Hatırlıyorsunuz... Bir dönem Dünya Domuz gribi salgını ve bunun getirdiği panikle sarsılmıştı. Adına şarkılar bile yapılmıştı. İnsanlar medyanın büyük kampanyası ile korku ve dehşete düşürülmüştü. Bir ay önce bir arkadaşımla karşılaştım. "10 gündür evde yatıyorum, hastaydım. Yeni iyileştim" dedi gülerek. Domuz gribine yakalanmış. Hastanelerde vaka sayısı çoktu. Panik yok, korku ve dehşet hiç yoktu. Olay artık sıradanlaşmıştı.
Ünlü stratejist Willaim Engdahl'ın "Sahte Domuz gribi, Gıdalar" adlı kitabından bahsetmiştim dün. İnsanlarla küresel sermayenin nasıl oynadığını, dünya nüfusunu azaltmak için ne gibi dolaplar çevirdiğini aktarıyordu. Bugün biraz daha açalım. William o kitabında "Domuz gribi diye bir salgın korkusu oluşturularak insanlar aşıyla boş yere hasta ediliyorlar. Daha önce Kuş Gribi ile küçük tavuk çiftliklerine büyük bir darbe vurulmuş tavuk üretim işi dünyada 5 büyük şirketin tekeline girmişti." diyor. Önce virüsün oluşturulduğunu ardından aşı üretilip insanların kısırlaştırılmaya kadar itildiğini öne sürüyor.

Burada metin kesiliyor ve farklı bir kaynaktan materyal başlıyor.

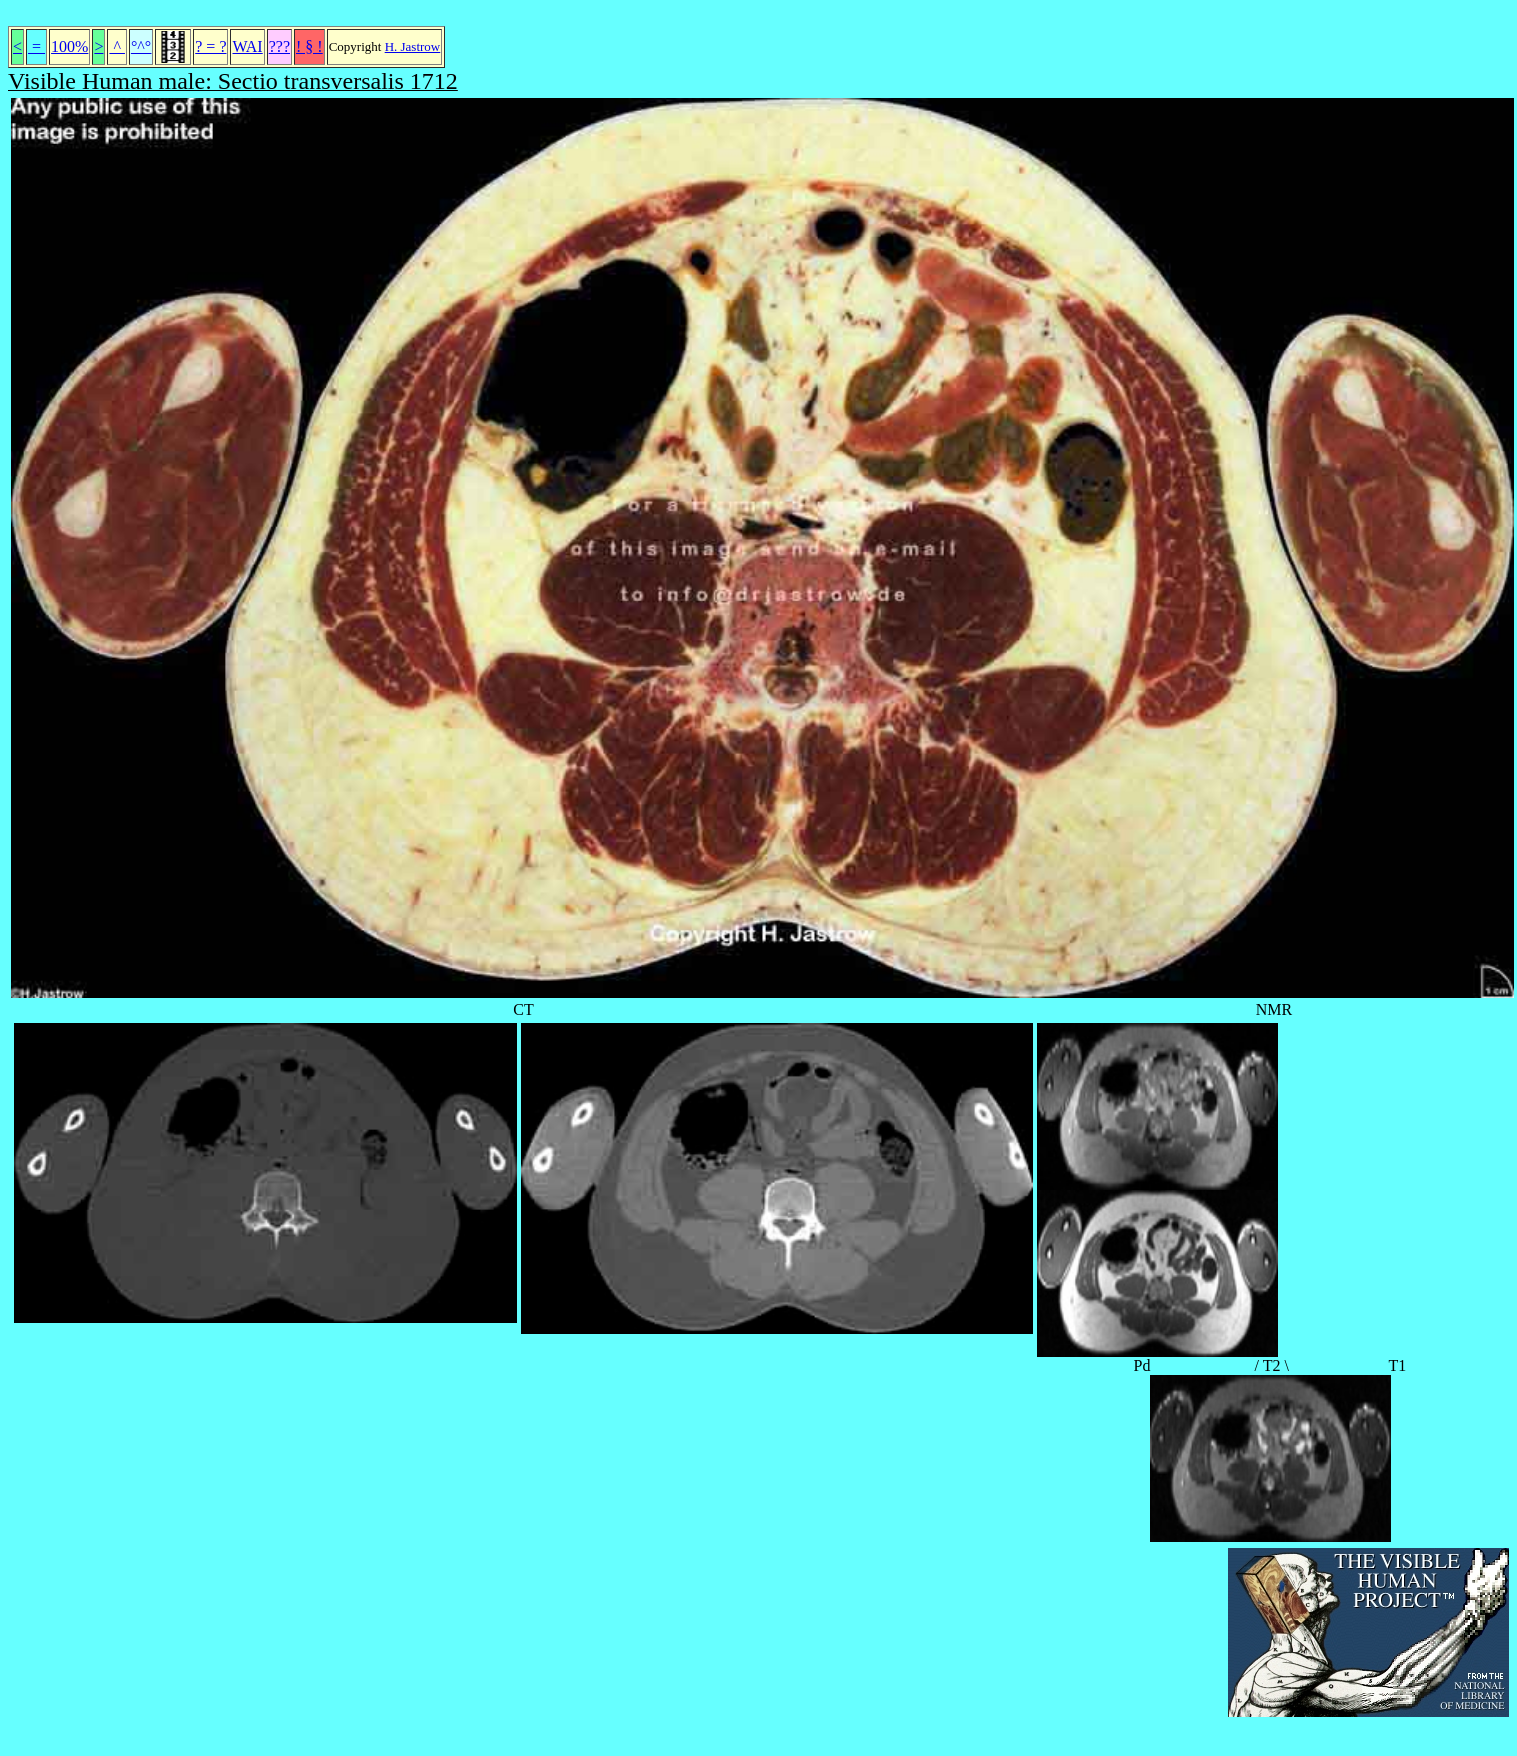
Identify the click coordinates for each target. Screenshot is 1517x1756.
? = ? (210, 46)
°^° (141, 46)
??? (279, 46)
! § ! (309, 46)
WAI (247, 46)
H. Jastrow (413, 46)
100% (69, 46)
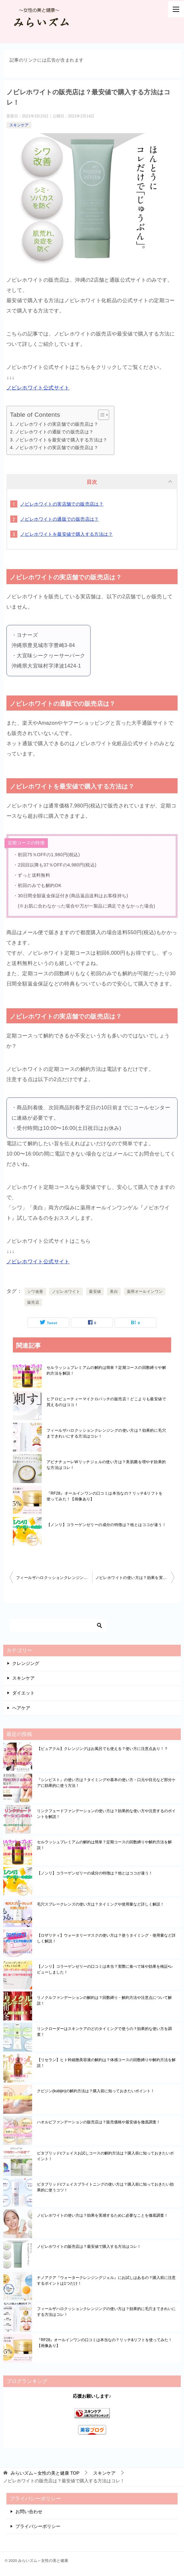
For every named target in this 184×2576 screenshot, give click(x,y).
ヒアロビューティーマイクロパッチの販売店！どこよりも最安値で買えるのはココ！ (106, 1402)
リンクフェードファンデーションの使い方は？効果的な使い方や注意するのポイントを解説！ (106, 1814)
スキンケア (19, 125)
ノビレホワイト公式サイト (38, 387)
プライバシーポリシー (37, 2526)
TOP (45, 2473)
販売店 (33, 1302)
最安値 (95, 1291)
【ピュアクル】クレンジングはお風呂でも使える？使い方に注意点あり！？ (102, 1748)
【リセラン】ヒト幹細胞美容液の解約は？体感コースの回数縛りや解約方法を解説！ (106, 2063)
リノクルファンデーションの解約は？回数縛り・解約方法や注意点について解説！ (104, 2000)
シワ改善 (35, 1291)
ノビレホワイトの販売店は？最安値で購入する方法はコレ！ (89, 2246)
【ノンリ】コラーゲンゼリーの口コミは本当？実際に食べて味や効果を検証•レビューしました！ (105, 1969)
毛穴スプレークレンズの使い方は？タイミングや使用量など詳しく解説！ (100, 1904)
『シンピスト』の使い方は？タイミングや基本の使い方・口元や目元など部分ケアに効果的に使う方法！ (106, 1783)
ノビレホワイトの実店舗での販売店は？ (56, 424)
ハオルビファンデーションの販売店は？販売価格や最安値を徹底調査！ (98, 2122)
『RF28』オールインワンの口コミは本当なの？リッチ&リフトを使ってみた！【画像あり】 (105, 1496)
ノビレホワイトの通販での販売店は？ (54, 431)
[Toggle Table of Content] (100, 414)
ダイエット (23, 1692)
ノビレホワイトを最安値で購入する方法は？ (61, 439)
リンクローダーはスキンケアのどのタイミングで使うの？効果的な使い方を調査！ (104, 2031)
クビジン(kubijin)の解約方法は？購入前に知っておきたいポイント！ (95, 2091)
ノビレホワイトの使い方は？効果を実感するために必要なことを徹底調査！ (135, 1577)
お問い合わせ (28, 2511)
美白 (114, 1291)
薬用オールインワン (145, 1291)
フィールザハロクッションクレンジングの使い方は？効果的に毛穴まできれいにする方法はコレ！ (106, 1433)
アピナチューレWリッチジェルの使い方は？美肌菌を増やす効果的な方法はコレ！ (106, 1465)
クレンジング (25, 1663)
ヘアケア (21, 1707)
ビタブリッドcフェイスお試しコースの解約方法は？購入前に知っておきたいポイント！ (105, 2156)
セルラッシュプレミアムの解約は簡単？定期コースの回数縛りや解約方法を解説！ (106, 1370)
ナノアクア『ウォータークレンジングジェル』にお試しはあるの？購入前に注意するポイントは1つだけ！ (106, 2280)
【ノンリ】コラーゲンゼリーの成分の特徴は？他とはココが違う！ (106, 1525)
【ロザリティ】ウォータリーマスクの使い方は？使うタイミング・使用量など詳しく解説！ (106, 1938)
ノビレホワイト (66, 1291)
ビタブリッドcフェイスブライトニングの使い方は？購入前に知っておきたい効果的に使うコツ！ (105, 2187)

Bugün Corona Virüs salgınında olduğu gibi hem Domuz gribi hem de Kuş gribi salgınında küresel sermayenin elindeki medya yeryüzüne büyük korku salgıladı. Ardından Kuş gribi hastalığının tedavisinde kullanılan tamiflu ilacından milyarlarca satış yapıldı. Ülkeler sıraya girip adeta birbirini ezdi. Birçok devlet stoklar yaparak tedbir aldı. İlacın üretimini yapan Gilead Sciences ile Roche firması milyarlarca dolar kazandı. Tamiflu ilacının üretimini yapan firmalar kasalarını dolduruken ABD eski başkanı Bush'un kardeşi Neil Bush'un ortağı olduğu CP Piliç de bu krizde tekelleşen ve kepçeyle dolarları götüren birkaç firma arasında yer aldı. Sadece domuz gribininin dünyada bazılarına kaybettirdiği rakamlar 4.4 TRİLYON DOLAR'dı. Bu para birilerinin cebinden çıktı ama aynı amanda da başka birilerinin kasasına girdi. Dünya Sağlık Örgütü'nden Profesör Ulrich Keil, "Domuz gribi salgını ilaç üreticilerinin kârlarını artırmak için bu şirketlerle ortak olarak üretilen bir korku kampanyasıydı" diyordu. En yetkili ağızdan gelen bu korkunç açıklamayı alıp büyütecek bir dünya medyası da yoktu. Çünkü o medyanın patronları da korku imparatorlarıydı.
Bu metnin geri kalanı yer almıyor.